Abstract

We give an algorithm, with R code, to minimize the multidimensional scaling stress loss function under the condition that some or all of the fitted distances are larger than given positive lower bounds. This paper is a companion to De Leeuw (2017). We also give some interesting majorization theory.Note: This is a working paper which will be expanded/updated frequently. All suggestions for improvement are welcome. The directory gifi.stat.ucla.edu/above has a pdf version, the complete Rmd file with all code chunks, the bib file, and the R source code.

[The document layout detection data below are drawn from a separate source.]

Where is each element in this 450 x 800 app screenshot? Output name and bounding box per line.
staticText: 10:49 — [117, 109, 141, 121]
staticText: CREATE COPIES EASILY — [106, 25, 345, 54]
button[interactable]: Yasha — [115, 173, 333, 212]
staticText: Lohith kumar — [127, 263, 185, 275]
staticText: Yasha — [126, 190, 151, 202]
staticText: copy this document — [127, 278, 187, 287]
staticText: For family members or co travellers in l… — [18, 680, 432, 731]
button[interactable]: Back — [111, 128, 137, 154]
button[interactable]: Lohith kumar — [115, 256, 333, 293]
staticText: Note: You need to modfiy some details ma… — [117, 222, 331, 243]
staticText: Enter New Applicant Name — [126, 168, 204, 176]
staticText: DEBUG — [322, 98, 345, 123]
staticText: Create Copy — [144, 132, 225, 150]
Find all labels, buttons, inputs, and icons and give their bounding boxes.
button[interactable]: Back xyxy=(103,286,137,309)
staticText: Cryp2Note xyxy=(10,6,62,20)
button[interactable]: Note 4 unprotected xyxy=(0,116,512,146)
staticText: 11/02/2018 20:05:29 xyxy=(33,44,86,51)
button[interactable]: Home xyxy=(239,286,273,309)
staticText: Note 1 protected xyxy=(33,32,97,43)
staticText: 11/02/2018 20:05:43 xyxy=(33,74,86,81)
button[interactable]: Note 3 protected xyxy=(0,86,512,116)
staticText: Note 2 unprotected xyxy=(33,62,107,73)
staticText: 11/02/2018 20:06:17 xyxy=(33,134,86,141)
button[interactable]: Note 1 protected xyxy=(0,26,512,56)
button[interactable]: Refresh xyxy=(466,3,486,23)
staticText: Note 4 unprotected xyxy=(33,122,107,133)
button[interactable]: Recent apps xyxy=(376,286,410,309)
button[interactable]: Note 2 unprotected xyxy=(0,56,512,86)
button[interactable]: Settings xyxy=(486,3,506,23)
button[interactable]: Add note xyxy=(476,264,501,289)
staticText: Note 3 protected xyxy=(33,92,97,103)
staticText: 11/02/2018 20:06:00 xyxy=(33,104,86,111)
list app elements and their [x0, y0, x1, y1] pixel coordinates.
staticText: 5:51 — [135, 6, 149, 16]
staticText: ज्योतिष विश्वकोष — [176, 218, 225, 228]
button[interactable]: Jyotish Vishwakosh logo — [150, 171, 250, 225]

In this paper we study the minimization of *stress*, defined as \[
\mathbf{stress}(X):=\frac14\sum_{i=1}^n\sum_{j=1}^n w_{ij}(\delta_{ij}-d_{ij}(X))^2
\] over \(n\times p\) *configuration matrices* \(X\). Here \(W=\{w_{ij}\}\) and \(\Delta=\{\delta_{ij}\}\) are given symmetric, hollow, and non-negative matricesof, respectively, *weights* and *dissimilarities*. The \(d_{ij}(X)\) are Euclidean distances between the points with coordinates in the rows of \(X\). Thus \[
d_{ij}^2(X):=(x_i-x_j)'(x_i-x_j)=(e_i-e_j)'XX'(e_i-e_j)=\mathbf{tr}\ X'A_{ij}X.
\] Here \(e_i\) and \(e_j\) are unit vectors, with all elements equal to zero except for the single element \(i\) or \(j\), which is equal to one. Also \(A_{ij}:=(e_i-e_j)(e_i-e_j)'\).

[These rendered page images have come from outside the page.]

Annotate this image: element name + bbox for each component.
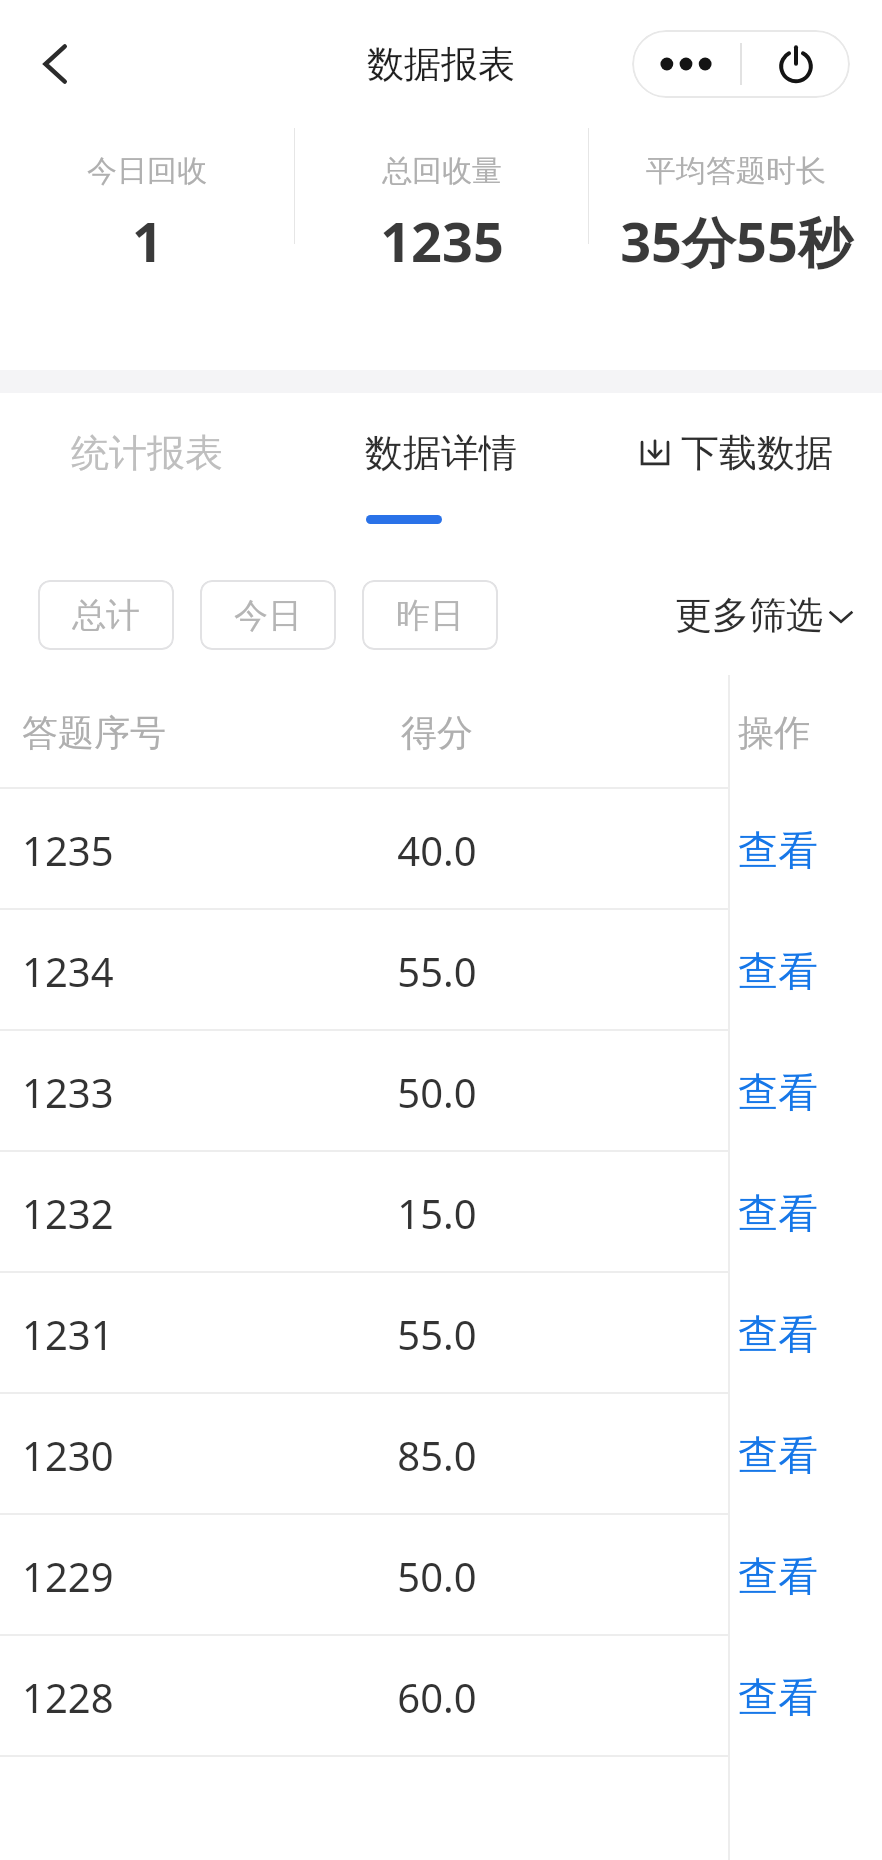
staticText: 操作 bbox=[738, 710, 882, 755]
staticText: 查看 bbox=[738, 1430, 818, 1480]
staticText: 1228 bbox=[22, 1670, 322, 1724]
button[interactable]: 总回收量 bbox=[295, 128, 588, 370]
button[interactable]: 1229 bbox=[0, 1515, 882, 1636]
button[interactable]: 1232 bbox=[0, 1152, 882, 1273]
button[interactable]: 今日 bbox=[200, 580, 336, 650]
button[interactable]: 查看 bbox=[728, 1273, 882, 1394]
staticText: 得分 bbox=[322, 710, 552, 755]
staticText: 总回收量 bbox=[382, 152, 502, 190]
button[interactable]: 昨日 bbox=[362, 580, 498, 650]
button[interactable]: 平均答题时长 bbox=[589, 128, 882, 370]
button[interactable]: 查看 bbox=[728, 1515, 882, 1636]
button[interactable]: 1230 bbox=[0, 1394, 882, 1515]
button[interactable]: 下载数据 bbox=[588, 393, 882, 513]
staticText: 查看 bbox=[738, 1188, 818, 1238]
staticText: 查看 bbox=[738, 1309, 818, 1359]
staticText: 昨日 bbox=[396, 594, 464, 637]
staticText: 50.0 bbox=[322, 1549, 552, 1603]
staticText: 35分55秒 bbox=[620, 204, 852, 278]
staticText: 1231 bbox=[22, 1307, 322, 1361]
button[interactable]: 更多筛选 bbox=[675, 592, 856, 639]
staticText: 数据详情 bbox=[365, 429, 517, 477]
button[interactable]: 查看 bbox=[728, 1152, 882, 1273]
staticText: 查看 bbox=[738, 1551, 818, 1601]
button[interactable]: 总计 bbox=[38, 580, 174, 650]
staticText: 今日 bbox=[234, 594, 302, 637]
staticText: 1 bbox=[132, 204, 163, 278]
staticText: 平均答题时长 bbox=[646, 152, 826, 190]
staticText: 查看 bbox=[738, 825, 818, 875]
staticText: 数据报表 bbox=[367, 41, 515, 88]
staticText: 1233 bbox=[22, 1065, 322, 1119]
staticText: 1232 bbox=[22, 1186, 322, 1240]
button[interactable]: 查看 bbox=[728, 789, 882, 910]
staticText: 1234 bbox=[22, 944, 322, 998]
staticText: 查看 bbox=[738, 1067, 818, 1117]
staticText: 1230 bbox=[22, 1428, 322, 1482]
staticText: 85.0 bbox=[322, 1428, 552, 1482]
staticText: 答题序号 bbox=[22, 710, 322, 755]
staticText: 15.0 bbox=[322, 1186, 552, 1240]
button[interactable]: 数据详情 bbox=[294, 393, 588, 513]
button[interactable]: 查看 bbox=[728, 1031, 882, 1152]
button[interactable]: 统计报表 bbox=[0, 393, 294, 513]
button[interactable]: 查看 bbox=[728, 1636, 882, 1757]
button[interactable]: 查看 bbox=[728, 910, 882, 1031]
button[interactable]: More bbox=[632, 30, 740, 98]
button[interactable]: Close bbox=[742, 30, 850, 98]
staticText: 1229 bbox=[22, 1549, 322, 1603]
button[interactable]: 1231 bbox=[0, 1273, 882, 1394]
staticText: 1235 bbox=[380, 204, 504, 278]
button[interactable]: 1233 bbox=[0, 1031, 882, 1152]
button[interactable]: 1234 bbox=[0, 910, 882, 1031]
button[interactable]: 今日回收 bbox=[0, 128, 294, 370]
button[interactable]: 1235 bbox=[0, 789, 882, 910]
staticText: 统计报表 bbox=[71, 429, 223, 477]
button[interactable]: Back bbox=[18, 26, 94, 102]
staticText: 40.0 bbox=[322, 823, 552, 877]
staticText: 1235 bbox=[22, 823, 322, 877]
staticText: 下载数据 bbox=[681, 429, 833, 477]
staticText: 查看 bbox=[738, 1672, 818, 1722]
button[interactable]: 1228 bbox=[0, 1636, 882, 1757]
staticText: 更多筛选 bbox=[675, 592, 823, 639]
button[interactable]: 查看 bbox=[728, 1394, 882, 1515]
staticText: 55.0 bbox=[322, 944, 552, 998]
staticText: 今日回收 bbox=[87, 152, 207, 190]
staticText: 查看 bbox=[738, 946, 818, 996]
staticText: 总计 bbox=[72, 594, 140, 637]
staticText: 50.0 bbox=[322, 1065, 552, 1119]
staticText: 60.0 bbox=[322, 1670, 552, 1724]
staticText: 55.0 bbox=[322, 1307, 552, 1361]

The problem of minimizing stress is well-studied (see, for example, Borg and Groenen (2005)). In this paper we analyze the problem of minimizing stress over all configurations \(X\) for which \(d_{ij}(X)\geq\alpha_{ij}\) for some or all pairs \(i,j\), where the \(\alpha_{ij}\) are positive bounds. As a special case we have *MDS from above*, where we require \(d_{ij}(X)\geq\delta_{ij}\) for all \(i,j\).

These optimization problems are non-standard in various ways. The constraints \(d_{ij}(X)\geq\alpha_{ij}\) define a *reverse convex set* (Meyer (1970)) in configuration space, and in addition stress is not convex. We can, however, use basic `smacof`

theory (De Leeuw (1977)) to majorize stress by a convex quadratic and to majorize the constraints by linear functions. Majorization can be used to define a simple iterative algorithm. In each iteration we majorize stress and the constraints, and then minimize the convex quadratic majorizer over configurations satisfying the majorized linear constraints using quadratic programming. Compute a new majorization at the minimizer of the majorized problem, and so on. These are the two steps in the majorization or MM approach to optimization (De Leeuw (1994), Lange (2016)).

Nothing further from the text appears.